TeamViewer prides itself in its ease of use, and rightly so. It is a all-in-one solution for the communication channels that I mentioned earlier over the internet. With TeamViewer, you can connect with anyone using the software, regardless of whether they are using Mac OS or Windows (not available for Linux). There are several versions available, the free version on one hand, and the lifetime licenses for the remaining three on the other, priced at $700, $1400, $2600 respectively. It might not seem very economical at first, but then when you see the features offered by the free version, plus the fact that if you choose the paid product, it’s a one-time fee (as oppose to paying a small monthly fee for the rest of your life), it makes more sense.
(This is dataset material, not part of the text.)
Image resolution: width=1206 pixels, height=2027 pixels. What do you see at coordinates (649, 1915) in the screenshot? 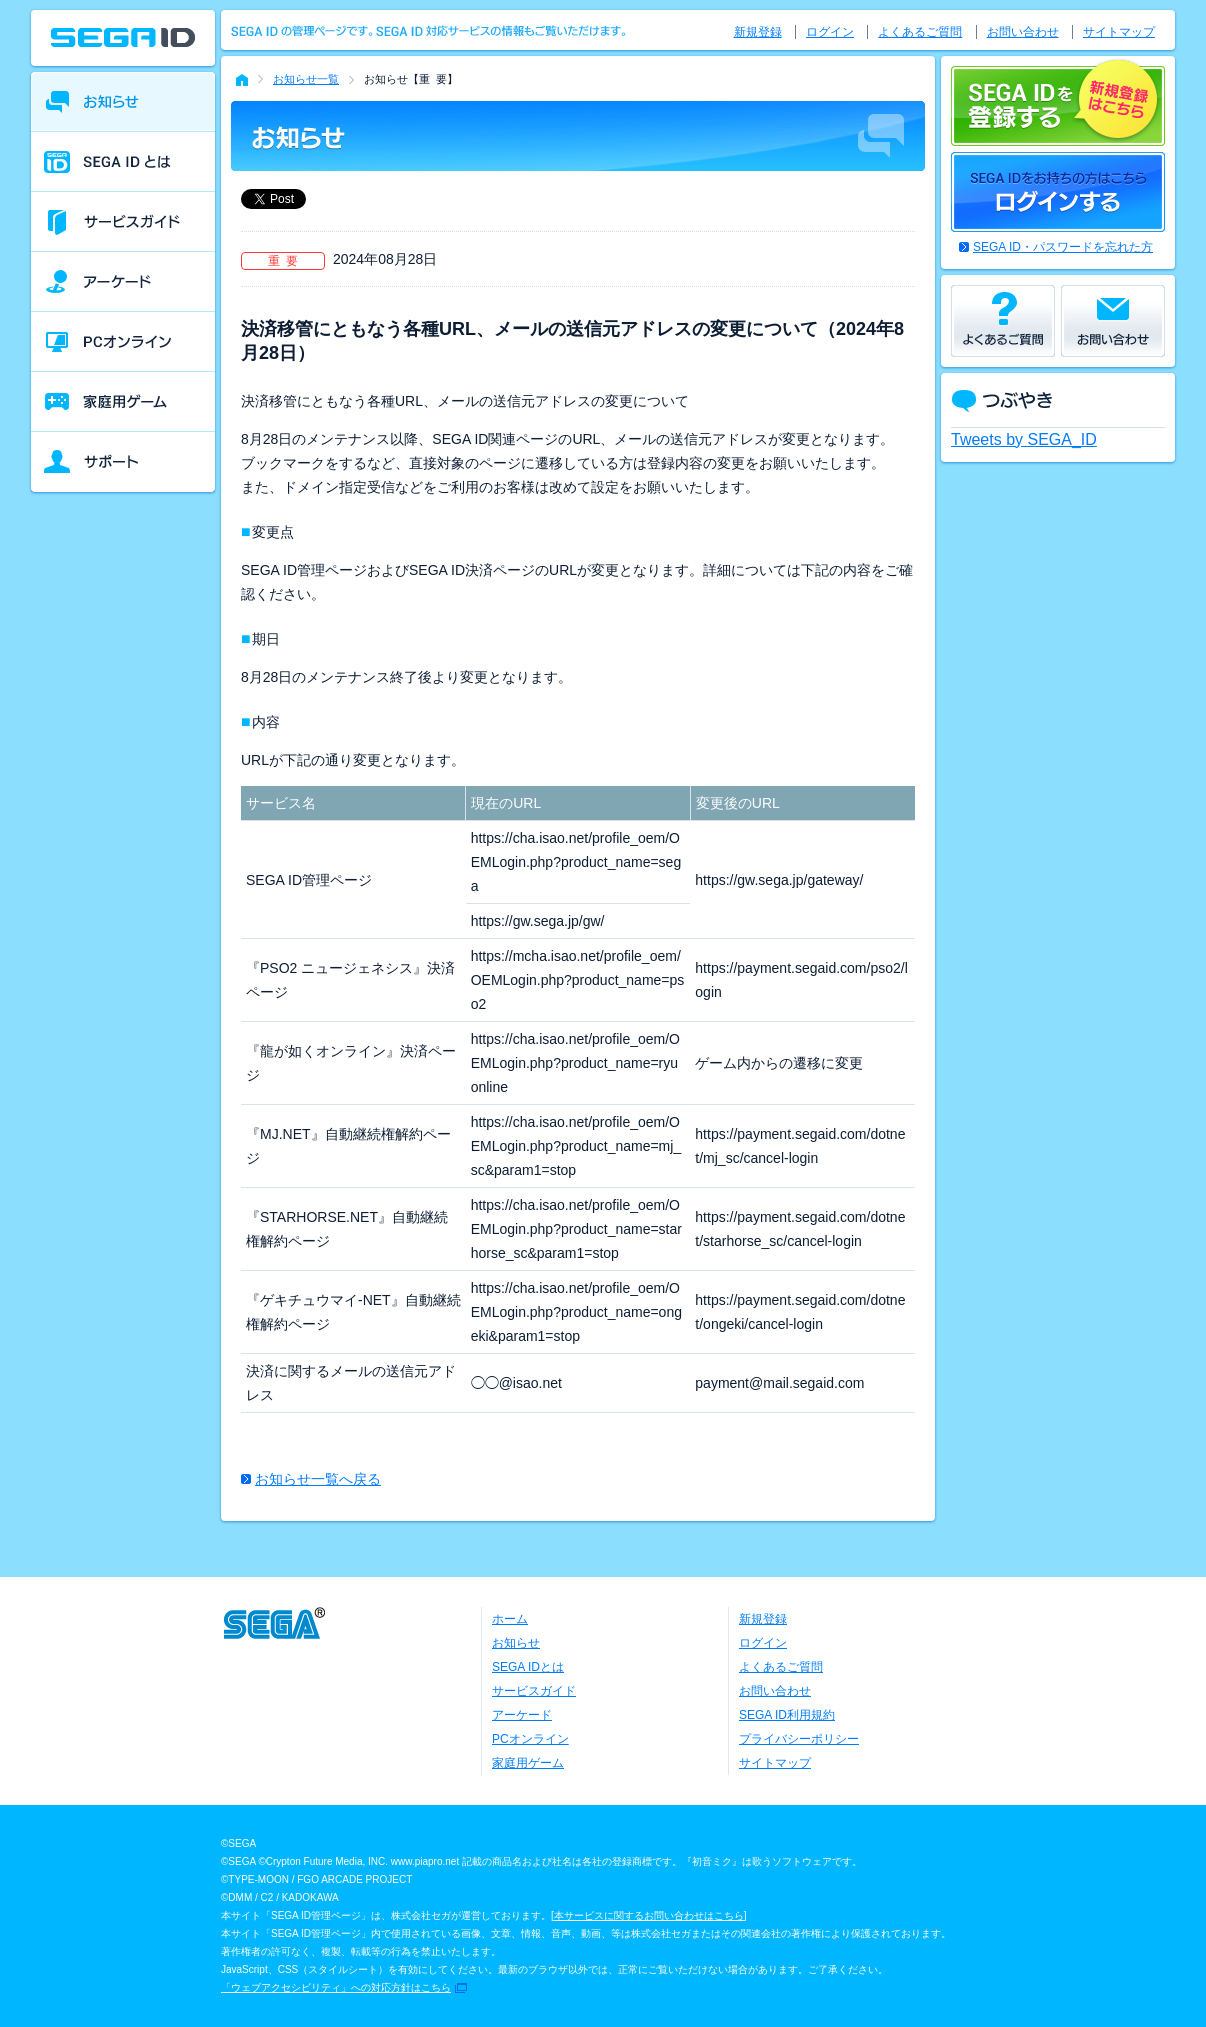
I see `本サービスに関するお問い合わせはこちら` at bounding box center [649, 1915].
The catch is that the free version is only for personal use, which means that if you are using it on a freelance project, for example, then you’re breaking the rules. Of course, there’s no way of finding out, but the guys back at TeamViewer are placing their bets on the fact that the users will play fair, or opt for a paid product to benefit from more features.
To use TeamViewer, all you need to do is download the software from their website, and then you can run it directly (no need to install), although it makes more sense to permanently place it on your local machine. And once opened, you arrive at this screen:
All what is left to do, is for the other person to enter your ID number, and then the password that appears above, and voila, you’re in! Once logged in, you can choose the screen to share, and you will both be viewing the same desktop (ideal especially for the designers showing their work to colleagues or partners). You also have the ability to chat using the side window that appears, or with a click of a button, start chatting via VOIP. One of the more appealing features, besides how easy it is to handle and work, is the fact that it works around any firewalls and will never require any configuration from the user.
As for the disadvantages, apart from the fact that you should not be using the free version for commercial use, it limits the usage to one-on-ones, requiring you to get a hold of a paid version in order to invite more people to the virtual meeting.
In conclusion, if you do not rely on remote access and screen-sharing solutions on a regular basis (meaning it’s more of a once-in-a-while activity), and you want the simplest, most straight-forward method of communication on several levels, then TeamViewer might just be the answer. If remote meetings are part of your daily routine, and it’s normal to bring a handful of people scattered all over to the conversation, then you are going to need a paid solution. In which case, you should visit Wikipedia’s page on desktop sharing and compare your options.